- [Excerpts from a dataset]

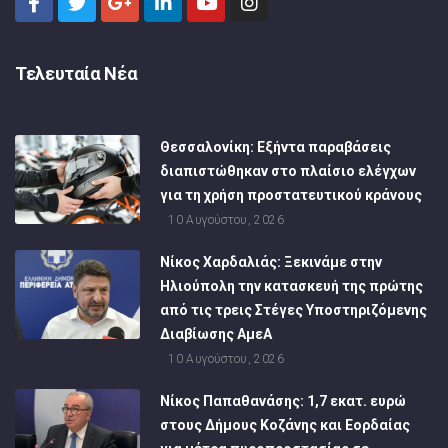
Τελευταία Νέα
Θεσσαλονίκη: Εξήντα παραβάσεις
διαπιστώθηκαν στο πλαίσιο ελέγχων
για τη χρήση προστατευτικού κράνους
10 Αυγούστου, 2026
Νίκος Χαρδαλιάς: Ξεκινάμε στην
Ηλιούπολη την κατασκευή της πρώτης
από τις τρεις Στέγες Υποστηριζόμενης
Διαβίωσης ΑμεΑ
10 Αυγούστου, 2026
Νίκος Παπαθανάσης: 1,7 εκατ. ευρώ
στους Δήμους Κοζάνης και Εορδαίας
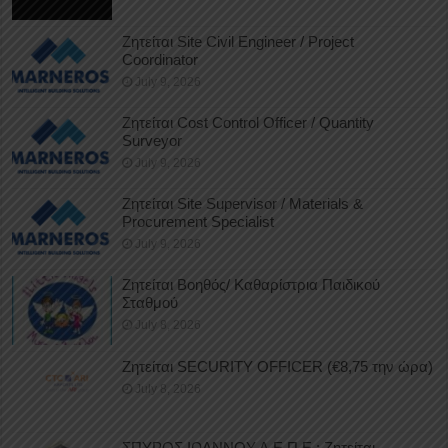
Ζητείται Site Civil Engineer / Project
Coordinator
July 9, 2026
Ζητείται Cost Control Officer / Quantity
Surveyor
July 9, 2026
Ζητείται Site Supervisor / Materials &
Procurement Specialist
July 9, 2026
Ζητείται Βοηθός/ Καθαρίστρια Παιδικού
Σταθμού
July 8, 2026
Ζητείται SECURITY OFFICER (€8,75 την ώρα)
July 8, 2026
ΣΠΥΡΟΣ ΙΩΑΝΝΟΥ Δ.Ε.Π.Ε.: Ζητείται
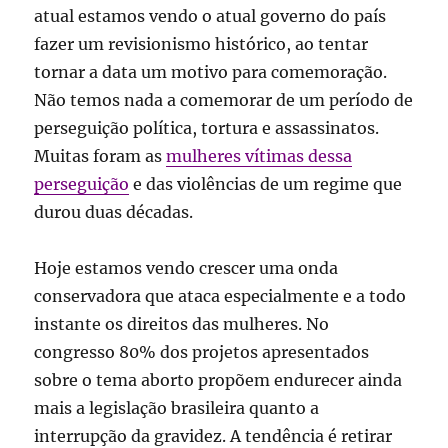
atual estamos vendo o atual governo do país
fazer um revisionismo histórico, ao tentar
tornar a data um motivo para comemoração.
Não temos nada a comemorar de um período de
perseguição política, tortura e assassinatos.
Muitas foram as
mulheres vítimas dessa
perseguição
e das violências de um regime que
durou duas décadas.
Hoje estamos vendo crescer uma onda
conservadora que ataca especialmente e a todo
instante os direitos das mulheres. No
congresso 80% dos projetos apresentados
sobre o tema aborto propõem endurecer ainda
mais a legislação brasileira quanto a
interrupção da gravidez. A tendência é retirar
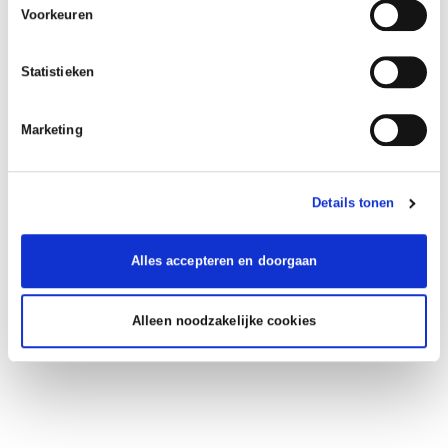
Voorkeuren
Statistieken
Marketing
Details tonen
Alles accepteren en doorgaan
Alleen noodzakelijke cookies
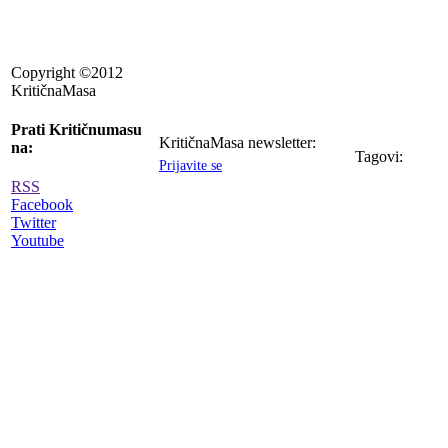
Copyright ©2012
KritičnaMasa
Prati Kritičnumasu
KritičnaMasa newsletter:
na:
Tagovi:
Prijavite se
RSS
Facebook
Twitter
Youtube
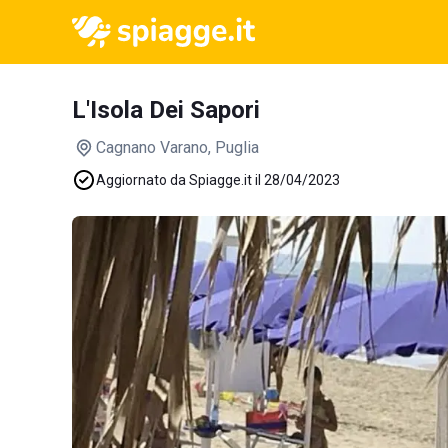
L'Isola Dei Sapori
Cagnano Varano
, Puglia
Aggiornato da Spiagge.it il 28/04/2023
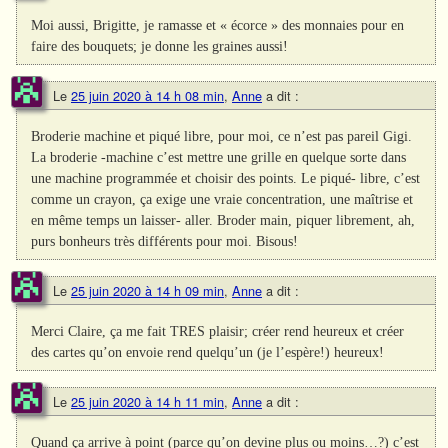
Moi aussi, Brigitte, je ramasse et « écorce » des monnaies pour en
faire des bouquets; je donne les graines aussi!
Le
25 juin 2020 à 14 h 08 min
,
Anne
a dit :
Broderie machine et piqué libre, pour moi, ce n’est pas pareil Gigi.
La broderie -machine c’est mettre une grille en quelque sorte dans
une machine programmée et choisir des points. Le piqué- libre, c’est
comme un crayon, ça exige une vraie concentration, une maîtrise et
en même temps un laisser- aller. Broder main, piquer librement, ah,
purs bonheurs très différents pour moi. Bisous!
Le
25 juin 2020 à 14 h 09 min
,
Anne
a dit :
Merci Claire, ça me fait TRES plaisir; créer rend heureux et créer
des cartes qu’on envoie rend quelqu’un (je l’espère!) heureux!
Le
25 juin 2020 à 14 h 11 min
,
Anne
a dit :
Quand ça arrive à point (parce qu’on devine plus ou moins…?) c’est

- [Activity]
The records above must be echoed exactly, minus their pictures.

- [Task result]
Τελευταία Νέα
Θεσσαλονίκη: Εξήντα παραβάσεις
διαπιστώθηκαν στο πλαίσιο ελέγχων
για τη χρήση προστατευτικού κράνους
10 Αυγούστου, 2026
Νίκος Χαρδαλιάς: Ξεκινάμε στην
Ηλιούπολη την κατασκευή της πρώτης
από τις τρεις Στέγες Υποστηριζόμενης
Διαβίωσης ΑμεΑ
10 Αυγούστου, 2026
Νίκος Παπαθανάσης: 1,7 εκατ. ευρώ
στους Δήμους Κοζάνης και Εορδαίας
Ζητείται Site Civil Engineer / Project
Coordinator
July 9, 2026
Ζητείται Cost Control Officer / Quantity
Surveyor
July 9, 2026
Ζητείται Site Supervisor / Materials &
Procurement Specialist
July 9, 2026
Ζητείται Βοηθός/ Καθαρίστρια Παιδικού
Σταθμού
July 8, 2026
Ζητείται SECURITY OFFICER (€8,75 την ώρα)
July 8, 2026
ΣΠΥΡΟΣ ΙΩΑΝΝΟΥ Δ.Ε.Π.Ε.: Ζητείται
atual estamos vendo o atual governo do país
fazer um revisionismo histórico, ao tentar
tornar a data um motivo para comemoração.
Não temos nada a comemorar de um período de
perseguição política, tortura e assassinatos.
Muitas foram as
mulheres vítimas dessa
perseguição
e das violências de um regime que
durou duas décadas.
Hoje estamos vendo crescer uma onda
conservadora que ataca especialmente e a todo
instante os direitos das mulheres. No
congresso 80% dos projetos apresentados
sobre o tema aborto propõem endurecer ainda
mais a legislação brasileira quanto a
interrupção da gravidez. A tendência é retirar
Voorkeuren
Statistieken
Marketing
Details tonen
Alles accepteren en doorgaan
Alleen noodzakelijke cookies
Copyright ©2012
KritičnaMasa
Prati Kritičnumasu
KritičnaMasa newsletter:
na:
Tagovi:
Prijavite se
RSS
Facebook
Twitter
Youtube
L'Isola Dei Sapori
Cagnano Varano
, Puglia
Aggiornato da Spiagge.it il 28/04/2023
Moi aussi, Brigitte, je ramasse et « écorce » des monnaies pour en
faire des bouquets; je donne les graines aussi!
Le
25 juin 2020 à 14 h 08 min
,
Anne
a dit :
Broderie machine et piqué libre, pour moi, ce n’est pas pareil Gigi.
La broderie -machine c’est mettre une grille en quelque sorte dans
une machine programmée et choisir des points. Le piqué- libre, c’est
comme un crayon, ça exige une vraie concentration, une maîtrise et
en même temps un laisser- aller. Broder main, piquer librement, ah,
purs bonheurs très différents pour moi. Bisous!
Le
25 juin 2020 à 14 h 09 min
,
Anne
a dit :
Merci Claire, ça me fait TRES plaisir; créer rend heureux et créer
des cartes qu’on envoie rend quelqu’un (je l’espère!) heureux!
Le
25 juin 2020 à 14 h 11 min
,
Anne
a dit :
Quand ça arrive à point (parce qu’on devine plus ou moins…?) c’est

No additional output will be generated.